El primer plato, un lomo de salmonete con emulsión de sus hígados y apionabo asado corrió a cargo de Juanjo Carmona (El Lago*, Marbella); el segundo fue una royal de rabo de toro con consomé meloso al Jerez y láminas de seta de Dani García (Dani García Restaurante**, Marbella) y el postre un helado de manzana asada, borrachito de Málaga y sabayón de oloroso de Mauricio Giovanini (Messina*, Marbella), todo ello regado con vinos de la Bodega Emilio Moro, uno de los patrocinadores del evento organizado por Avalon.

Antes de sentarse a la mesa a disfrutar del trabajo de sus colegas, los cocineros foráneos enseñaron a los niños a amasar pizzas artesanales, hacer brochetas de frutas, cocinar un huerto vegetal o preparar bocadillos saludables. El mundo vegetal sigue siendo una de las asignaturas pendientes de la infancia, más proclive a la comida basura, por eso se lanzaron a jugar con la comida.

Ángel León (Aponiente***, Cádiz) les facilitó el plancton que sirvió como primera “mascarilla facial” a él y a sus colegas. Y pronto se prestaron a seguirles el juego Eneko Atxa (Azurmendi***), Martín Berasategui (Martín Berasategui***), Paolo Casagrande (Lasarte***), Mario Sandoval (Coque**), Diego Guerrero (DSTAge**), Jesús Sáncchez (Cenador de Amós**), Francis Paniego (El Portal del Echaurren**), Paco Roncero (La Terraza del Casino**), Kiko Moya (L’Escaleta**), Fina Puigdevall (Les Cols**), Erlantz Gorostiza (MB**), Paco Pérez (Miramar**), Óscar Velasco (Santceloni**), Ricardo Sanz (Kabuki Wellington*) y Paco Morales (Noor*). Todos acabaron cubiertos de una mezcla de chocolate y plancton, y felices.

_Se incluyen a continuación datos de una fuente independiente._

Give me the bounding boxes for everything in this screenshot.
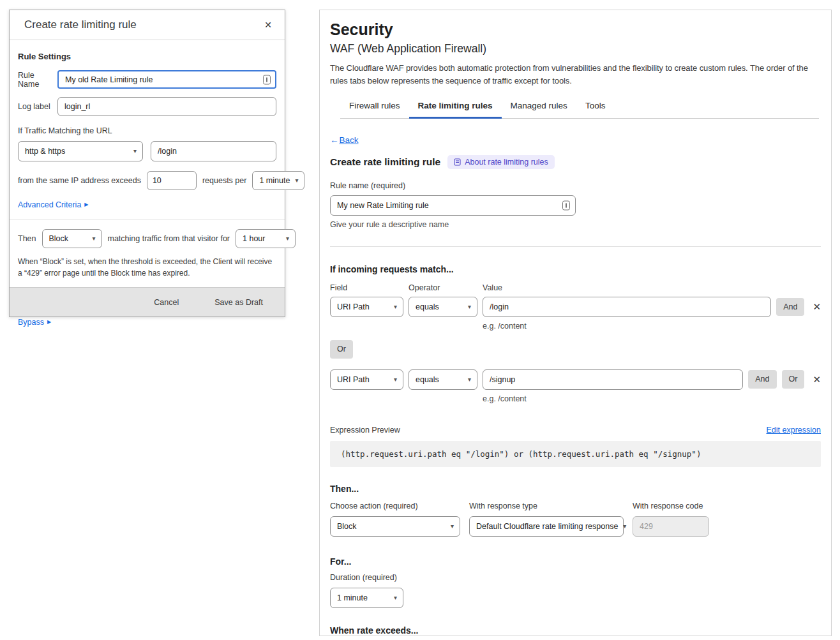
period-select[interactable]: 1 minute ▾ [252, 171, 304, 190]
back-row: ←Back [330, 135, 821, 145]
caret-down-icon: ▾ [468, 304, 471, 310]
rule-name-input[interactable] [57, 70, 276, 89]
advanced-criteria-label: Advanced Criteria [18, 200, 81, 209]
autofill-icon[interactable] [263, 75, 271, 84]
response-type-value: Default Cloudflare rate limiting respons… [476, 522, 618, 531]
advanced-criteria-link[interactable]: Advanced Criteria ▶ [18, 200, 89, 209]
document-icon [454, 158, 461, 166]
response-type-select[interactable]: Default Cloudflare rate limiting respons… [469, 516, 624, 537]
disclosure-icon: ▶ [47, 320, 51, 325]
form-title-row: Create rate limiting rule About rate lim… [330, 155, 821, 169]
operator-select-value: equals [416, 375, 439, 384]
autofill-icon[interactable] [562, 201, 570, 211]
ban-duration-select[interactable]: 1 hour ▾ [236, 229, 296, 248]
condition-column-labels: Field Operator Value [330, 283, 821, 292]
choose-action-label: Choose action (required) [330, 502, 460, 510]
or-button[interactable]: Or [782, 370, 805, 389]
tab-managed-rules[interactable]: Managed rules [502, 94, 576, 118]
log-label-input[interactable] [57, 97, 276, 116]
value-helper: e.g. /content [483, 394, 821, 403]
cancel-button[interactable]: Cancel [150, 297, 183, 308]
threshold-prefix-text: from the same IP address exceeds [18, 176, 141, 185]
tab-rate-limiting-rules[interactable]: Rate limiting rules [409, 94, 502, 118]
ban-duration-value: 1 hour [243, 234, 265, 243]
caret-down-icon: ▾ [295, 177, 298, 184]
rule-name-label: Rule Name [18, 71, 57, 89]
rate-heading: When rate exceeds... [330, 625, 821, 636]
field-select[interactable]: URI Path ▾ [330, 369, 403, 390]
duration-select-value: 1 minute [337, 593, 368, 602]
page-title: Security [330, 20, 821, 39]
rule-settings-heading: Rule Settings [18, 52, 276, 61]
condition-row: URI Path ▾ equals ▾ And Or ✕ [330, 369, 821, 390]
condition-row: URI Path ▾ equals ▾ And ✕ [330, 297, 821, 317]
period-select-value: 1 minute [259, 176, 290, 185]
field-select[interactable]: URI Path ▾ [330, 297, 403, 317]
value-column-label: Value [483, 283, 502, 292]
operator-select[interactable]: equals ▾ [409, 369, 477, 390]
remove-condition-icon[interactable]: ✕ [813, 374, 821, 385]
rule-name-helper: Give your rule a descriptive name [330, 220, 821, 229]
field-select-value: URI Path [337, 302, 370, 311]
scheme-select-value: http & https [25, 147, 65, 156]
url-match-row: http & https ▾ [18, 141, 276, 161]
field-select-value: URI Path [337, 375, 370, 384]
for-section: For... Duration (required) 1 minute ▾ [330, 556, 821, 608]
scheme-select[interactable]: http & https ▾ [18, 141, 143, 161]
or-button[interactable]: Or [330, 340, 353, 359]
block-note-text: When “Block” is set, when the threshold … [18, 256, 276, 279]
save-as-draft-button[interactable]: Save as Draft [211, 297, 267, 308]
legacy-rate-limit-dialog: Create rate limiting rule ✕ Rule Setting… [9, 10, 285, 317]
back-link[interactable]: ←Back [330, 135, 359, 145]
remove-condition-icon[interactable]: ✕ [813, 301, 821, 313]
about-badge-label: About rate limiting rules [465, 158, 548, 167]
caret-down-icon: ▾ [92, 235, 95, 242]
operator-select[interactable]: equals ▾ [409, 297, 477, 317]
value-input[interactable] [483, 297, 771, 317]
close-icon[interactable]: ✕ [264, 20, 272, 29]
rule-name-input[interactable] [330, 195, 576, 216]
page-subtitle: WAF (Web Application Firewall) [330, 42, 821, 56]
rate-section: When rate exceeds... Requests (required)… [330, 625, 821, 640]
then-suffix-text: matching traffic from that visitor for [108, 234, 230, 243]
response-code-input [633, 516, 709, 537]
url-input[interactable] [151, 141, 276, 161]
then-label: Then [18, 234, 36, 243]
then-section: Then... Choose action (required) Block ▾… [330, 484, 821, 537]
bypass-link[interactable]: Bypass ▶ [18, 318, 51, 327]
disclosure-icon: ▶ [84, 202, 88, 207]
expression-code: (http.request.uri.path eq "/login") or (… [330, 441, 821, 467]
expression-preview-label: Expression Preview [330, 426, 400, 435]
edit-expression-link[interactable]: Edit expression [767, 426, 821, 435]
then-heading: Then... [330, 484, 821, 494]
caret-down-icon: ▾ [394, 595, 397, 601]
traffic-matching-heading: If Traffic Matching the URL [18, 126, 276, 135]
caret-down-icon: ▾ [394, 304, 397, 310]
and-button[interactable]: And [748, 370, 776, 389]
divider [330, 246, 821, 247]
tab-tools[interactable]: Tools [576, 94, 615, 118]
dialog-title: Create rate limiting rule [24, 19, 137, 31]
threshold-input[interactable] [147, 171, 197, 190]
tab-firewall-rules[interactable]: Firewall rules [340, 94, 409, 118]
and-button[interactable]: And [776, 298, 804, 316]
action-select[interactable]: Block ▾ [42, 229, 102, 248]
caret-down-icon: ▾ [451, 523, 454, 530]
duration-select[interactable]: 1 minute ▾ [330, 588, 403, 608]
caret-down-icon: ▾ [468, 376, 471, 383]
waf-tab-bar: Firewall rules Rate limiting rules Manag… [340, 94, 819, 119]
threshold-suffix-text: requests per [202, 176, 246, 185]
value-input[interactable] [483, 369, 743, 390]
back-label: Back [340, 135, 359, 145]
dialog-header: Create rate limiting rule ✕ [10, 10, 285, 40]
operator-select-value: equals [416, 302, 439, 311]
about-rate-limiting-badge[interactable]: About rate limiting rules [447, 155, 555, 169]
bypass-label: Bypass [18, 318, 44, 327]
caret-down-icon: ▾ [394, 376, 397, 383]
back-arrow-icon: ← [330, 135, 339, 145]
log-label-label: Log label [18, 102, 57, 111]
action-select[interactable]: Block ▾ [330, 516, 460, 537]
log-label-row: Log label [18, 97, 276, 116]
threshold-row: from the same IP address exceeds request… [18, 171, 276, 190]
caret-down-icon: ▾ [133, 148, 137, 154]
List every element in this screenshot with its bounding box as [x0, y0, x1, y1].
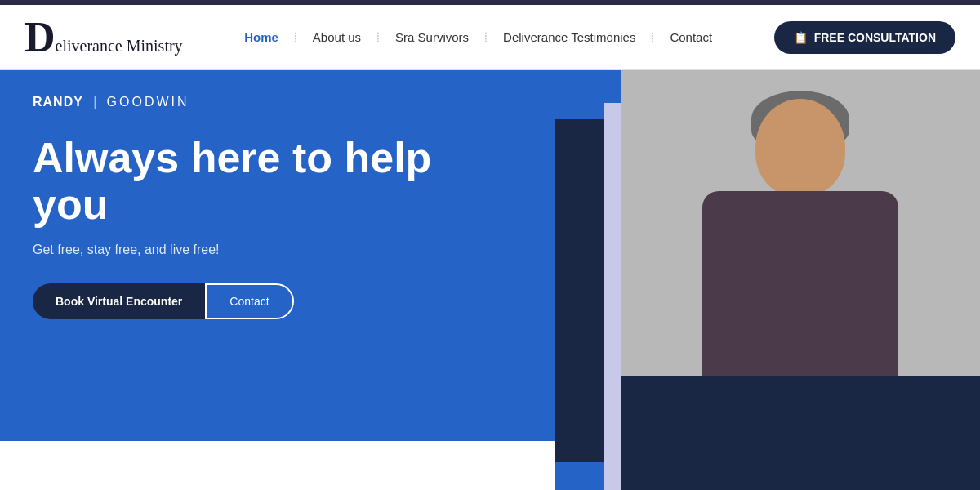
bottom-white-bar: [0, 441, 555, 490]
nav-item-home[interactable]: Home: [229, 30, 293, 44]
hero-section: RANDY | GOODWIN Always here to help you …: [0, 70, 980, 490]
logo-text: eliverance Ministry: [56, 37, 183, 56]
main-nav: Home ⁞ About us ⁞ Sra Survivors ⁞ Delive…: [183, 29, 774, 47]
hero-first-name: RANDY: [33, 95, 83, 109]
consultation-button[interactable]: 📋 FREE CONSULTATION: [774, 21, 956, 54]
nav-item-testimonies[interactable]: Deliverance Testimonies: [488, 30, 650, 44]
contact-button[interactable]: Contact: [205, 283, 293, 319]
logo: D eliverance Ministry: [24, 16, 183, 59]
hero-content: Always here to help you Get free, stay f…: [0, 110, 474, 319]
hero-title-line2: you: [33, 180, 108, 228]
book-virtual-encounter-button[interactable]: Book Virtual Encounter: [33, 283, 205, 319]
hero-subtitle: Get free, stay free, and live free!: [33, 243, 441, 257]
hero-name-separator: |: [93, 93, 97, 110]
accent-strip: [604, 103, 621, 490]
person-body: [702, 191, 898, 389]
nav-item-about[interactable]: About us: [298, 30, 376, 44]
nav-item-sra[interactable]: Sra Survivors: [381, 30, 483, 44]
consultation-label: FREE CONSULTATION: [814, 31, 936, 44]
hero-image-area: [555, 70, 980, 490]
hero-last-name: GOODWIN: [107, 95, 189, 109]
hero-buttons: Book Virtual Encounter Contact: [33, 283, 441, 319]
header: D eliverance Ministry Home ⁞ About us ⁞ …: [0, 5, 980, 70]
person-face: [755, 99, 845, 197]
hero-title-line1: Always here to help: [33, 134, 431, 181]
clipboard-icon: 📋: [794, 31, 808, 44]
hero-title: Always here to help you: [33, 135, 441, 228]
logo-letter: D: [24, 16, 56, 59]
dark-bottom-panel: [621, 376, 980, 490]
person-figure: [621, 70, 980, 389]
nav-item-contact[interactable]: Contact: [655, 30, 727, 44]
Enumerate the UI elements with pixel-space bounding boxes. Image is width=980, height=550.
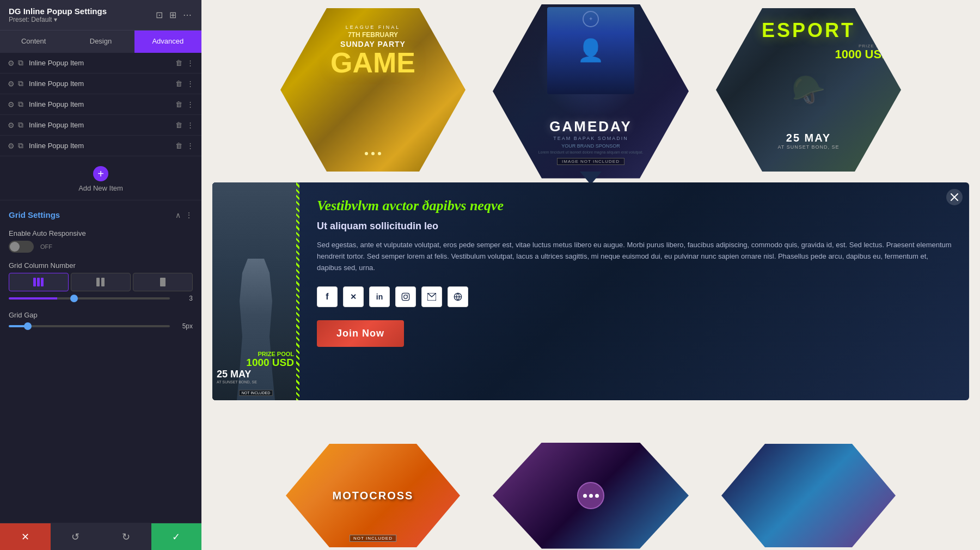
copy-icon[interactable]: ⧉: [18, 79, 23, 88]
popup-overlay: PRIZE POOL 1000 USD 25 MAY AT SUNSET BON…: [212, 182, 969, 400]
item-icons: ⚙ ⧉: [8, 58, 23, 68]
column-number-label: Grid Column Number: [9, 261, 193, 270]
hex-item-3[interactable]: 🪖 ESPORT PRIZE POOL 1000 USD 25 MAY AT S…: [705, 5, 912, 174]
item-actions: 🗑 ⋮: [175, 121, 194, 129]
auto-responsive-toggle[interactable]: [9, 241, 34, 253]
globe-icon[interactable]: [448, 286, 468, 307]
auto-responsive-label: Enable Auto Responsive: [9, 229, 193, 237]
gap-slider[interactable]: [9, 325, 170, 327]
linkedin-icon[interactable]: in: [369, 286, 390, 307]
twitter-x-icon[interactable]: ✕: [343, 286, 364, 307]
grid-settings-header: Grid Settings ∧ ⋮: [0, 203, 201, 225]
column-number-setting: Grid Column Number: [0, 257, 201, 307]
grid-gap-setting: Grid Gap 5px: [0, 307, 201, 334]
divider: [0, 200, 201, 200]
svg-point-8: [407, 295, 408, 295]
gap-slider-value: 5px: [175, 322, 193, 330]
item-label: Inline Popup Item: [29, 121, 170, 129]
tab-content[interactable]: Content: [0, 30, 67, 53]
bottom-hex-item-3[interactable]: [705, 441, 912, 550]
gear-icon[interactable]: ⚙: [8, 100, 15, 109]
grid-icon[interactable]: ⊞: [168, 9, 177, 21]
copy-icon[interactable]: ⧉: [18, 100, 23, 109]
auto-responsive-setting: Enable Auto Responsive OFF: [0, 225, 201, 257]
hex-item-2[interactable]: 👤 ✦ GAMEDAY TEAM BAPAK SOMADIN YOUR BRAN…: [482, 3, 700, 180]
item-actions: 🗑 ⋮: [175, 100, 194, 108]
instagram-icon[interactable]: [395, 286, 416, 307]
list-item: ⚙ ⧉ Inline Popup Item 🗑 ⋮: [0, 115, 201, 136]
svg-rect-5: [160, 278, 166, 286]
bottom-toolbar: ✕ ↺ ↻ ✓: [0, 523, 201, 550]
bottom-hex-item-1[interactable]: MOTOCROSS NOT INCLUDED: [270, 441, 476, 550]
gear-icon[interactable]: ⚙: [8, 80, 15, 88]
add-new-item-button[interactable]: + Add New Item: [0, 156, 201, 198]
item-icons: ⚙ ⧉: [8, 120, 23, 130]
panel-header: DG Inline Popup Settings Preset: Default…: [0, 0, 201, 30]
dots-icon: [577, 482, 604, 509]
col-1-button[interactable]: [133, 273, 193, 291]
delete-icon[interactable]: 🗑: [175, 121, 182, 129]
gear-icon[interactable]: ⚙: [8, 121, 15, 130]
collapse-icon[interactable]: ∧: [175, 211, 181, 219]
delete-icon[interactable]: 🗑: [175, 59, 182, 67]
undo-button[interactable]: ↺: [51, 523, 101, 550]
motocross-text: MOTOCROSS: [333, 490, 414, 502]
popup-close-button[interactable]: [946, 189, 963, 205]
panel-preset[interactable]: Preset: Default ▾: [9, 16, 107, 23]
more-options-icon[interactable]: ⋮: [187, 59, 194, 67]
copy-icon[interactable]: ⧉: [18, 141, 23, 150]
more-icon[interactable]: ⋯: [182, 9, 193, 21]
hex3-date: 25 MAY: [716, 132, 901, 144]
close-button[interactable]: ✕: [0, 523, 51, 550]
more-options-icon[interactable]: ⋮: [187, 121, 194, 129]
delete-icon[interactable]: 🗑: [175, 80, 182, 88]
item-icons: ⚙ ⧉: [8, 79, 23, 88]
tab-advanced[interactable]: Advanced: [134, 30, 201, 53]
panel-title: DG Inline Popup Settings: [9, 7, 107, 16]
svg-point-7: [404, 295, 408, 299]
toggle-state: OFF: [40, 243, 52, 250]
esport-title: ESPORT: [716, 19, 901, 42]
item-label: Inline Popup Item: [29, 142, 170, 150]
sponsor-text: YOUR BRAND SPONSOR: [493, 143, 689, 149]
minimize-icon[interactable]: ⊡: [155, 9, 164, 21]
redo-icon: ↻: [122, 531, 130, 543]
bottom-hex-item-2[interactable]: [482, 441, 700, 550]
toggle-knob: [10, 242, 20, 252]
copy-icon[interactable]: ⧉: [18, 58, 23, 68]
join-now-button[interactable]: Join Now: [317, 320, 404, 347]
grid-gap-label: Grid Gap: [9, 311, 193, 319]
tab-design[interactable]: Design: [67, 30, 134, 53]
panel-tabs: Content Design Advanced: [0, 30, 201, 53]
gear-icon[interactable]: ⚙: [8, 59, 15, 68]
more-options-icon[interactable]: ⋮: [187, 80, 194, 88]
hex-item-1[interactable]: LEAGUE FINAL 7TH FEBRUARY SUNDAY PARTY G…: [270, 5, 476, 174]
confirm-button[interactable]: ✓: [151, 523, 202, 550]
popup-body-text: Sed egestas, ante et vulputate volutpat,…: [317, 240, 952, 273]
more-grid-icon[interactable]: ⋮: [185, 211, 193, 219]
bottom-hex-row: MOTOCROSS NOT INCLUDED: [201, 441, 980, 550]
gameday-title: GAMEDAY: [493, 118, 689, 135]
panel-header-icons: ⊡ ⊞ ⋯: [155, 9, 193, 21]
more-options-icon[interactable]: ⋮: [187, 142, 194, 150]
grid-settings-title: Grid Settings: [9, 210, 60, 219]
email-icon[interactable]: [421, 286, 442, 307]
popup-img-not-included: NOT INCLUDED: [239, 390, 273, 396]
col-2-button[interactable]: [71, 273, 131, 291]
copy-icon[interactable]: ⧉: [18, 120, 23, 130]
gear-icon[interactable]: ⚙: [8, 142, 15, 150]
facebook-icon[interactable]: f: [317, 286, 338, 307]
more-options-icon[interactable]: ⋮: [187, 100, 194, 108]
list-item: ⚙ ⧉ Inline Popup Item 🗑 ⋮: [0, 53, 201, 74]
svg-rect-4: [101, 278, 105, 286]
redo-button[interactable]: ↻: [101, 523, 151, 550]
add-icon: +: [93, 166, 108, 181]
column-slider[interactable]: [9, 297, 170, 300]
undo-icon: ↺: [71, 531, 79, 543]
svg-rect-3: [96, 278, 100, 286]
delete-icon[interactable]: 🗑: [175, 100, 182, 108]
column-selector: [9, 273, 193, 291]
delete-icon[interactable]: 🗑: [175, 142, 182, 150]
lorem-text: Lorem tincidunt ut laoreet dolore magna …: [493, 150, 689, 155]
col-3-button[interactable]: [9, 273, 69, 291]
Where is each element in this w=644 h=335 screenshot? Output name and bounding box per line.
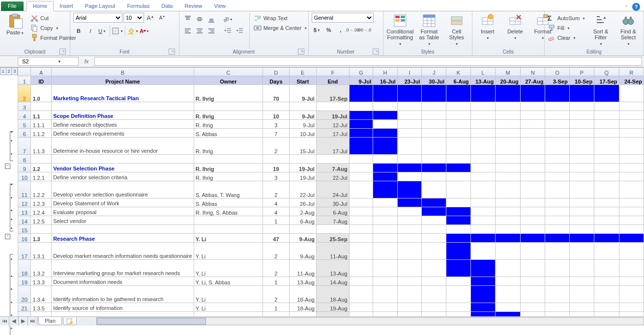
cell[interactable] xyxy=(194,155,263,164)
gantt-cell[interactable] xyxy=(397,129,422,138)
gantt-cell[interactable] xyxy=(619,85,644,102)
col-header-D[interactable]: D xyxy=(263,68,290,76)
fill-color-button[interactable]: ▼ xyxy=(127,26,138,36)
gantt-cell[interactable] xyxy=(470,207,496,216)
italic-button[interactable]: I xyxy=(85,26,96,36)
gantt-cell[interactable] xyxy=(496,172,521,181)
gantt-cell[interactable] xyxy=(619,216,644,225)
gantt-cell[interactable] xyxy=(520,120,545,129)
help-icon[interactable]: ? xyxy=(632,3,640,11)
cell-days[interactable]: 10 xyxy=(263,111,290,120)
cell[interactable] xyxy=(373,155,398,164)
cell-start[interactable]: 19-Jul xyxy=(289,164,316,172)
header-cell[interactable]: 13-Aug xyxy=(470,76,496,85)
cell-days[interactable]: 2 xyxy=(263,138,290,155)
cell-id[interactable]: 1.2 xyxy=(31,164,52,172)
cell-owner[interactable]: R. Ihrig xyxy=(194,120,263,129)
header-cell[interactable]: Project Name xyxy=(52,76,194,85)
cell-owner[interactable]: S. Abbas xyxy=(194,129,263,138)
row-header-20[interactable]: 20 xyxy=(18,286,31,303)
cell-end[interactable]: 24-Jul xyxy=(316,181,349,198)
gantt-cell[interactable] xyxy=(545,85,569,102)
grid-scroll[interactable]: ABCDEFGHIJKLMNOPQR1IDProject NameOwnerDa… xyxy=(18,67,644,326)
tab-home[interactable]: Home xyxy=(27,1,54,11)
row-header-13[interactable]: 13 xyxy=(18,207,31,216)
clear-button[interactable]: Clear▼ xyxy=(548,33,585,42)
cell[interactable] xyxy=(496,102,521,111)
col-header-P[interactable]: P xyxy=(569,68,594,76)
cell-end[interactable]: 30-Jul xyxy=(316,198,349,207)
sheet-nav-first[interactable]: ⏮ xyxy=(0,317,9,326)
gantt-cell[interactable] xyxy=(619,277,644,286)
gantt-cell[interactable] xyxy=(496,111,521,120)
cell[interactable] xyxy=(446,155,471,164)
header-cell[interactable]: 24-Sep xyxy=(619,76,644,85)
gantt-cell[interactable] xyxy=(446,216,471,225)
delete-cells-button[interactable]: Delete▼ xyxy=(503,13,527,42)
col-header-L[interactable]: L xyxy=(470,68,496,76)
cell[interactable] xyxy=(569,155,594,164)
gantt-cell[interactable] xyxy=(349,198,373,207)
gantt-cell[interactable] xyxy=(397,234,422,243)
gantt-cell[interactable] xyxy=(545,129,569,138)
gantt-cell[interactable] xyxy=(545,111,569,120)
row-header-2[interactable]: 2 xyxy=(18,85,31,102)
gantt-cell[interactable] xyxy=(422,85,446,102)
row-header-4[interactable]: 4 xyxy=(18,111,31,120)
cell[interactable] xyxy=(289,102,316,111)
cell-id[interactable]: 1.2.1 xyxy=(31,172,52,181)
sheet-nav-next[interactable]: ▶ xyxy=(19,317,28,326)
gantt-cell[interactable] xyxy=(349,172,373,181)
gantt-cell[interactable] xyxy=(545,172,569,181)
row-header-3[interactable]: 3 xyxy=(18,102,31,111)
col-header-Q[interactable]: Q xyxy=(594,68,619,76)
gantt-cell[interactable] xyxy=(446,111,471,120)
header-cell[interactable]: 3-Sep xyxy=(545,76,569,85)
cell-name[interactable]: Research Phase xyxy=(52,234,194,243)
gantt-cell[interactable] xyxy=(470,181,496,198)
cell-start[interactable]: 9-Aug xyxy=(289,243,316,260)
gantt-cell[interactable] xyxy=(545,120,569,129)
gantt-cell[interactable] xyxy=(422,129,446,138)
gantt-cell[interactable] xyxy=(569,120,594,129)
gantt-cell[interactable] xyxy=(397,164,422,172)
name-box[interactable]: ▼ xyxy=(18,57,79,66)
gantt-cell[interactable] xyxy=(397,138,422,155)
row-header-17[interactable]: 17 xyxy=(18,243,31,260)
gantt-cell[interactable] xyxy=(569,138,594,155)
gantt-cell[interactable] xyxy=(470,286,496,303)
cell[interactable] xyxy=(349,102,373,111)
gantt-cell[interactable] xyxy=(496,181,521,198)
gantt-cell[interactable] xyxy=(569,85,594,102)
number-dialog-launcher[interactable]: ↘ xyxy=(373,49,379,55)
cell[interactable] xyxy=(545,155,569,164)
tab-review[interactable]: Review xyxy=(178,1,208,11)
gantt-cell[interactable] xyxy=(545,260,569,277)
cell-end[interactable]: 13-Aug xyxy=(316,260,349,277)
cell[interactable] xyxy=(619,225,644,234)
gantt-cell[interactable] xyxy=(373,85,398,102)
align-center-button[interactable] xyxy=(194,26,205,36)
gantt-cell[interactable] xyxy=(446,207,471,216)
gantt-cell[interactable] xyxy=(594,138,619,155)
gantt-cell[interactable] xyxy=(619,181,644,198)
cell-owner[interactable]: R. Ihrig, S. Abbas xyxy=(194,207,263,216)
gantt-cell[interactable] xyxy=(619,129,644,138)
cell-owner[interactable]: Y. Li, S. Abbas xyxy=(194,277,263,286)
gantt-cell[interactable] xyxy=(349,111,373,120)
gantt-cell[interactable] xyxy=(446,138,471,155)
cell-name[interactable]: Evaluate proposal xyxy=(52,207,194,216)
gantt-cell[interactable] xyxy=(422,216,446,225)
gantt-cell[interactable] xyxy=(496,198,521,207)
gantt-cell[interactable] xyxy=(349,243,373,260)
sort-filter-button[interactable]: Sort & Filter▼ xyxy=(588,13,613,48)
cell-days[interactable]: 4 xyxy=(263,207,290,216)
gantt-cell[interactable] xyxy=(397,111,422,120)
cell[interactable] xyxy=(316,102,349,111)
gantt-cell[interactable] xyxy=(446,198,471,207)
row-header-14[interactable]: 14 xyxy=(18,216,31,225)
gantt-cell[interactable] xyxy=(594,243,619,260)
cell[interactable] xyxy=(194,225,263,234)
outline-column[interactable]: −− xyxy=(0,75,18,326)
gantt-cell[interactable] xyxy=(619,164,644,172)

Pero su principal misión era intentar inculcarles hábitos saludables y todos aprovecharon para reclamar la inclusión de una asignatura de alimentación teórica y práctica en colegios e institutos, algo que no sólo beneficiaría a los alumnos, sino también al medioambiente ya que apostarían por productos de cercanía y de temporada. “Somos los que comemos y no somos conscientes de lo que estamos haciendo con el planeta, o lo cuidamos o se va al garete. Hay que enseñar a los niños a comer y a alimentarse, igual que se imparten deporte o matemáticas, y también a cuidar el planeta”, reclamó Diego Guerrero.

Muestra también de la importancia de los padres en la educación alimentaria de los niños es una de las pequeñas participantes en los talleres, Miruna Giurgea, de ocho años, criada en un entorno vegetariano y acostumbrada a comer frutas, verduras y vegetales. “Mis amigos del colegio me dicen que es mejor la carne que las verduras, pero yo las prefiero”, contaba quien tiene en una pizza vegetariana su plato estrella.